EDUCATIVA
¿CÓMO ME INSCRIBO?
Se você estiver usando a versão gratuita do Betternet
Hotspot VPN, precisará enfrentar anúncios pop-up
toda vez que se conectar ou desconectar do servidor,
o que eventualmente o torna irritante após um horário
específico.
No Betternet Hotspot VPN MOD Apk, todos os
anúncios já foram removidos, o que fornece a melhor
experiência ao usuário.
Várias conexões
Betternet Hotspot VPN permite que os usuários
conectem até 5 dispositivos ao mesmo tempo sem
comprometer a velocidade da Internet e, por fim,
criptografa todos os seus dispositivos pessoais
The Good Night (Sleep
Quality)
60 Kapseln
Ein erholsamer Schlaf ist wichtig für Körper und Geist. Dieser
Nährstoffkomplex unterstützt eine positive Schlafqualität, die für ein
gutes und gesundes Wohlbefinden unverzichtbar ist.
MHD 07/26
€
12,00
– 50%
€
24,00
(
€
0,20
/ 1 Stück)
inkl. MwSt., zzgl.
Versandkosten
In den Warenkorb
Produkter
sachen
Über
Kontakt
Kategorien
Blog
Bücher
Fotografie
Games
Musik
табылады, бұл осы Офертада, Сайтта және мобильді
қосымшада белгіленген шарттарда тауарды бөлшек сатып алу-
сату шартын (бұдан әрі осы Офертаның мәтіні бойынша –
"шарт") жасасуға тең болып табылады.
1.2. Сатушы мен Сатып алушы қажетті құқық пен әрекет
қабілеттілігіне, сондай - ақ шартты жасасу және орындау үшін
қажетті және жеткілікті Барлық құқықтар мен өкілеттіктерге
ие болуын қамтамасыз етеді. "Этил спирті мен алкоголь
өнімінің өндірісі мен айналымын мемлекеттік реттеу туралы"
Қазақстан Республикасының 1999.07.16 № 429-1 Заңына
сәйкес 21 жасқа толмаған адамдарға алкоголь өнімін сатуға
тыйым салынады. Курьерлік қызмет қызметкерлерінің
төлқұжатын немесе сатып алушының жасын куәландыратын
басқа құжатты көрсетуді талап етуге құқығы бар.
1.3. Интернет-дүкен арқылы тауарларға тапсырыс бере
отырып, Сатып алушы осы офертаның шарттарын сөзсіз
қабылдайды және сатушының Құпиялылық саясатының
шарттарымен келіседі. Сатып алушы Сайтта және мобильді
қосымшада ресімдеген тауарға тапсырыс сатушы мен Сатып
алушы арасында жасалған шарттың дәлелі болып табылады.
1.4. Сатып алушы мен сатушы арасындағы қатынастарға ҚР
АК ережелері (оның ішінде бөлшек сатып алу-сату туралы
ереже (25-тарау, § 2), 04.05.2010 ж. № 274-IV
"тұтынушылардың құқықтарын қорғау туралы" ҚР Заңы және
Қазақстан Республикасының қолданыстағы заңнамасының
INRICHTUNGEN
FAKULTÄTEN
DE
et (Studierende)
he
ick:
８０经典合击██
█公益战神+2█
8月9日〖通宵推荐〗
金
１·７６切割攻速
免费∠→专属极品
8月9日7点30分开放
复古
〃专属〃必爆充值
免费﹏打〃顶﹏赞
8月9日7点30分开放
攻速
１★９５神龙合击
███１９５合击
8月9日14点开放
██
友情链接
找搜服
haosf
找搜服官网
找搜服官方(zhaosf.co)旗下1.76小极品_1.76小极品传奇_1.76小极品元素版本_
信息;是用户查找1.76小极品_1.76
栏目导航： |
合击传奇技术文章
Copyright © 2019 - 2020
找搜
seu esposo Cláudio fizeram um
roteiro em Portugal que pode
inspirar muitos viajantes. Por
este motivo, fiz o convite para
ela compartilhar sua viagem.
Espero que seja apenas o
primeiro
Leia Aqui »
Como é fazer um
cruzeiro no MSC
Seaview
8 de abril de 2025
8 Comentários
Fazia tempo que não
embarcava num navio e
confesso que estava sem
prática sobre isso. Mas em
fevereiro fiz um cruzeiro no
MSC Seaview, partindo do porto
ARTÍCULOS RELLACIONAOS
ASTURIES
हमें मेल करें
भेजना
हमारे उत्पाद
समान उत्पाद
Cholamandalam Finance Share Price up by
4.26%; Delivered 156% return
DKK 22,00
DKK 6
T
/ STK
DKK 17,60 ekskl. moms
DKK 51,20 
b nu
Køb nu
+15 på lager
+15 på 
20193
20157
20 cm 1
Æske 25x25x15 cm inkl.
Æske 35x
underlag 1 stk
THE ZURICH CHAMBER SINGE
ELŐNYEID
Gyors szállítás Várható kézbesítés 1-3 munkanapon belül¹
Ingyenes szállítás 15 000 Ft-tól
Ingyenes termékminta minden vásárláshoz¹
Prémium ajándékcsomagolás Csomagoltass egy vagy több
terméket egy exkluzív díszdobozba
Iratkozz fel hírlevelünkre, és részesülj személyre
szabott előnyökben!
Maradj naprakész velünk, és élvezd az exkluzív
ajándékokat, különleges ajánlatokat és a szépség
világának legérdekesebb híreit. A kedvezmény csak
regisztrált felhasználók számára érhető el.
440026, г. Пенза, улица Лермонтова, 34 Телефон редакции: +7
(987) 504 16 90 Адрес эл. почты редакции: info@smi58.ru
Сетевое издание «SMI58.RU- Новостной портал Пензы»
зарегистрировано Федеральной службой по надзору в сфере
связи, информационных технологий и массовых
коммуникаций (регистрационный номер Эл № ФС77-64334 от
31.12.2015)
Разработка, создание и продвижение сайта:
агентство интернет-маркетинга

□ □ □ □ □ □ □

_Your task_:
A reply that repeats all the data exactly is required.

_Answer to the exercise_:
EDUCATIVA
¿CÓMO ME INSCRIBO?
Se você estiver usando a versão gratuita do Betternet
Hotspot VPN, precisará enfrentar anúncios pop-up
toda vez que se conectar ou desconectar do servidor,
o que eventualmente o torna irritante após um horário
específico.
No Betternet Hotspot VPN MOD Apk, todos os
anúncios já foram removidos, o que fornece a melhor
experiência ao usuário.
Várias conexões
Betternet Hotspot VPN permite que os usuários
conectem até 5 dispositivos ao mesmo tempo sem
comprometer a velocidade da Internet e, por fim,
criptografa todos os seus dispositivos pessoais
The Good Night (Sleep
Quality)
60 Kapseln
Ein erholsamer Schlaf ist wichtig für Körper und Geist. Dieser
Nährstoffkomplex unterstützt eine positive Schlafqualität, die für ein
gutes und gesundes Wohlbefinden unverzichtbar ist.
MHD 07/26
€
12,00
– 50%
€
24,00
(
€
0,20
/ 1 Stück)
inkl. MwSt., zzgl.
Versandkosten
In den Warenkorb
Produkter
sachen
Über
Kontakt
Kategorien
Blog
Bücher
Fotografie
Games
Musik
табылады, бұл осы Офертада, Сайтта және мобильді
қосымшада белгіленген шарттарда тауарды бөлшек сатып алу-
сату шартын (бұдан әрі осы Офертаның мәтіні бойынша –
"шарт") жасасуға тең болып табылады.
1.2. Сатушы мен Сатып алушы қажетті құқық пен әрекет
қабілеттілігіне, сондай - ақ шартты жасасу және орындау үшін
қажетті және жеткілікті Барлық құқықтар мен өкілеттіктерге
ие болуын қамтамасыз етеді. "Этил спирті мен алкоголь
өнімінің өндірісі мен айналымын мемлекеттік реттеу туралы"
Қазақстан Республикасының 1999.07.16 № 429-1 Заңына
сәйкес 21 жасқа толмаған адамдарға алкоголь өнімін сатуға
тыйым салынады. Курьерлік қызмет қызметкерлерінің
төлқұжатын немесе сатып алушының жасын куәландыратын
басқа құжатты көрсетуді талап етуге құқығы бар.
1.3. Интернет-дүкен арқылы тауарларға тапсырыс бере
отырып, Сатып алушы осы офертаның шарттарын сөзсіз
қабылдайды және сатушының Құпиялылық саясатының
шарттарымен келіседі. Сатып алушы Сайтта және мобильді
қосымшада ресімдеген тауарға тапсырыс сатушы мен Сатып
алушы арасында жасалған шарттың дәлелі болып табылады.
1.4. Сатып алушы мен сатушы арасындағы қатынастарға ҚР
АК ережелері (оның ішінде бөлшек сатып алу-сату туралы
ереже (25-тарау, § 2), 04.05.2010 ж. № 274-IV
"тұтынушылардың құқықтарын қорғау туралы" ҚР Заңы және
Қазақстан Республикасының қолданыстағы заңнамасының
INRICHTUNGEN
FAKULTÄTEN
DE
et (Studierende)
he
ick:
８０经典合击██
█公益战神+2█
8月9日〖通宵推荐〗
金
１·７６切割攻速
免费∠→专属极品
8月9日7点30分开放
复古
〃专属〃必爆充值
免费﹏打〃顶﹏赞
8月9日7点30分开放
攻速
１★９５神龙合击
███１９５合击
8月9日14点开放
██
友情链接
找搜服
haosf
找搜服官网
找搜服官方(zhaosf.co)旗下1.76小极品_1.76小极品传奇_1.76小极品元素版本_
信息;是用户查找1.76小极品_1.76
栏目导航： |
合击传奇技术文章
Copyright © 2019 - 2020
找搜
seu esposo Cláudio fizeram um
roteiro em Portugal que pode
inspirar muitos viajantes. Por
este motivo, fiz o convite para
ela compartilhar sua viagem.
Espero que seja apenas o
primeiro
Leia Aqui »
Como é fazer um
cruzeiro no MSC
Seaview
8 de abril de 2025
8 Comentários
Fazia tempo que não
embarcava num navio e
confesso que estava sem
prática sobre isso. Mas em
fevereiro fiz um cruzeiro no
MSC Seaview, partindo do porto
ARTÍCULOS RELLACIONAOS
ASTURIES
हमें मेल करें
भेजना
हमारे उत्पाद
समान उत्पाद
Cholamandalam Finance Share Price up by
4.26%; Delivered 156% return
DKK 22,00
DKK 6
T
/ STK
DKK 17,60 ekskl. moms
DKK 51,20 
b nu
Køb nu
+15 på lager
+15 på 
20193
20157
20 cm 1
Æske 25x25x15 cm inkl.
Æske 35x
underlag 1 stk
THE ZURICH CHAMBER SINGE
ELŐNYEID
Gyors szállítás Várható kézbesítés 1-3 munkanapon belül¹
Ingyenes szállítás 15 000 Ft-tól
Ingyenes termékminta minden vásárláshoz¹
Prémium ajándékcsomagolás Csomagoltass egy vagy több
terméket egy exkluzív díszdobozba
Iratkozz fel hírlevelünkre, és részesülj személyre
szabott előnyökben!
Maradj naprakész velünk, és élvezd az exkluzív
ajándékokat, különleges ajánlatokat és a szépség
világának legérdekesebb híreit. A kedvezmény csak
regisztrált felhasználók számára érhető el.
440026, г. Пенза, улица Лермонтова, 34 Телефон редакции: +7
(987) 504 16 90 Адрес эл. почты редакции: info@smi58.ru
Сетевое издание «SMI58.RU- Новостной портал Пензы»
зарегистрировано Федеральной службой по надзору в сфере
связи, информационных технологий и массовых
коммуникаций (регистрационный номер Эл № ФС77-64334 от
31.12.2015)
Разработка, создание и продвижение сайта:
агентство интернет-маркетинга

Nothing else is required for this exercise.